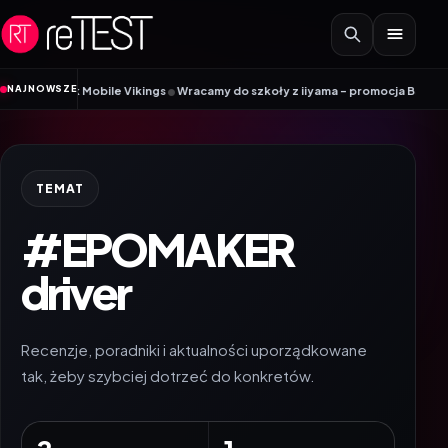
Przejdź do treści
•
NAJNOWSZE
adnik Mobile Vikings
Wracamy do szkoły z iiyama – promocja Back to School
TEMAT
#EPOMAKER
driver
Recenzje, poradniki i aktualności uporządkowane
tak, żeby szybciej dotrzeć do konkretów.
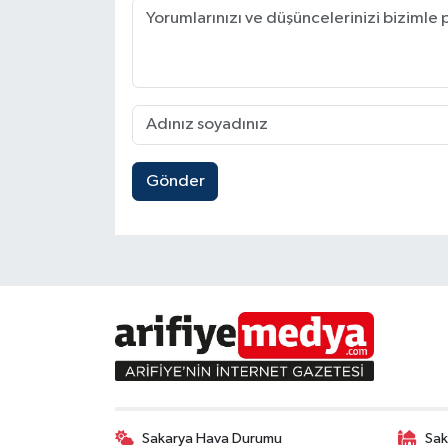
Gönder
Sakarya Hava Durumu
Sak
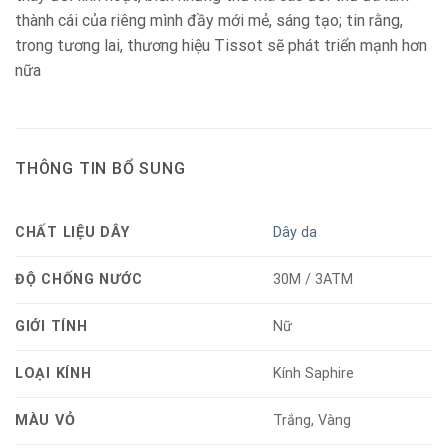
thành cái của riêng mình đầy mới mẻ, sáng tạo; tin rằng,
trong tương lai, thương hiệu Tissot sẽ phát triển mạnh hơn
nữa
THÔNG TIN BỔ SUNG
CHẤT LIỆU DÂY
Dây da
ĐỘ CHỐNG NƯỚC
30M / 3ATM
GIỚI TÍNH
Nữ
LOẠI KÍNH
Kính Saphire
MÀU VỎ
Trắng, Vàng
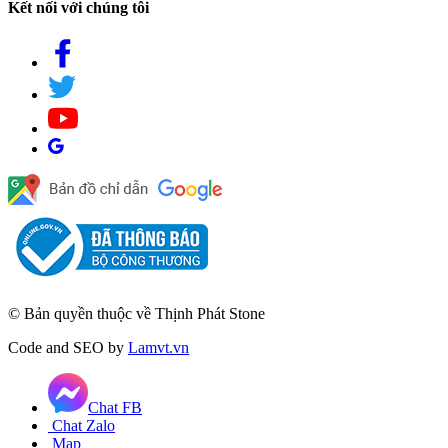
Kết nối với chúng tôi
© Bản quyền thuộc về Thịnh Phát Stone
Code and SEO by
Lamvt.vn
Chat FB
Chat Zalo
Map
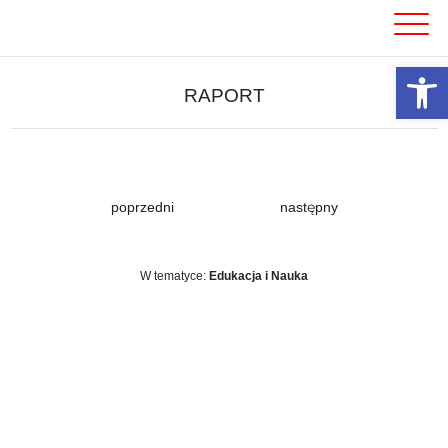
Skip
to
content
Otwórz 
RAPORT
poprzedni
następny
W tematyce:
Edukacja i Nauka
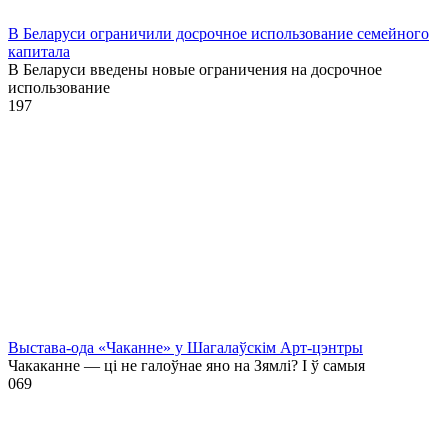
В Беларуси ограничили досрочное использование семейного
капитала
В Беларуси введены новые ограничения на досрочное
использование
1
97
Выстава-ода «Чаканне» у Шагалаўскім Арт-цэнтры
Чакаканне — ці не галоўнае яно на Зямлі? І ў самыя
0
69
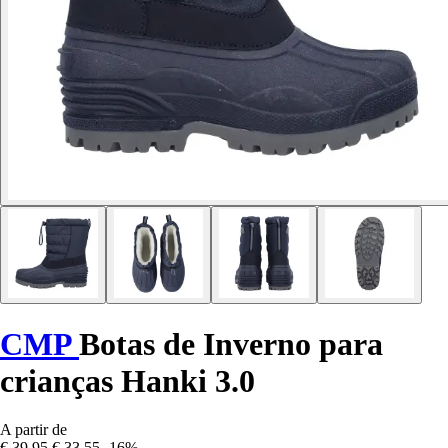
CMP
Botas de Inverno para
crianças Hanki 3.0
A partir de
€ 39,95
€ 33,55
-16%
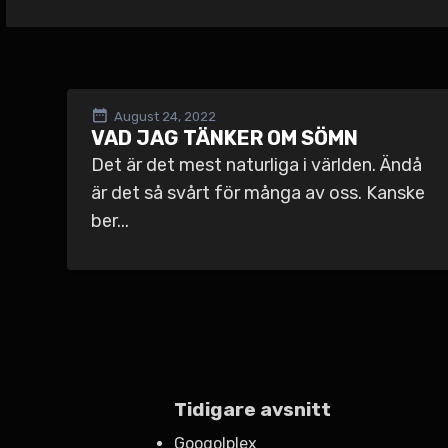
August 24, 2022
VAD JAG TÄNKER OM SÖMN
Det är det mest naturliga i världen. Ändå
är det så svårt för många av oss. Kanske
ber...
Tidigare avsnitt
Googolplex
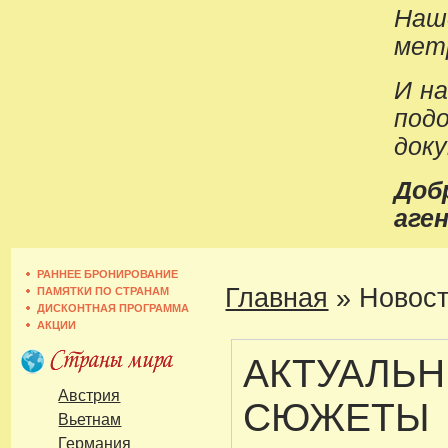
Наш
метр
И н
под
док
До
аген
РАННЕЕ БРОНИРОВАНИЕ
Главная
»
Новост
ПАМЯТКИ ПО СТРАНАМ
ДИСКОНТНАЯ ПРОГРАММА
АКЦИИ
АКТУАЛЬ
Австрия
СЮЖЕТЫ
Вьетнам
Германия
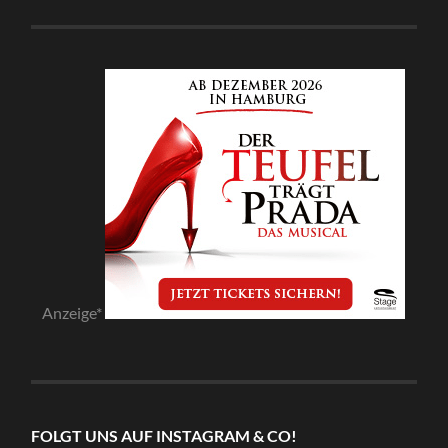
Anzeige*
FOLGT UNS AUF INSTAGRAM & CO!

++++++++++++++++++++

What you are asked to do: Extract from the material above the stretch running from the line containing "Edukacja i Nauka" through the line containing "ДИСКОНТНАЯ ПРОГРАММА". Keep the text exact and the pictures out.

Answer for this exercise:
Edukacja i Nauka
В Беларуси ограничили досрочное использование семейного
капитала
В Беларуси введены новые ограничения на досрочное
использование
1
97
Выстава-ода «Чаканне» у Шагалаўскім Арт-цэнтры
Чакаканне — ці не галоўнае яно на Зямлі? І ў самыя
0
69
CMP
Botas de Inverno para
crianças Hanki 3.0
A partir de
€ 39,95
€ 33,55
-16%
August 24, 2022
VAD JAG TÄNKER OM SÖMN
Det är det mest naturliga i världen. Ändå
är det så svårt för många av oss. Kanske
ber...
Tidigare avsnitt
Googolplex
Наш
метр
И н
под
док
До
аген
РАННЕЕ БРОНИРОВАНИЕ
Главная
»
Новост
ПАМЯТКИ ПО СТРАНАМ
ДИСКОНТНАЯ ПРОГРАММА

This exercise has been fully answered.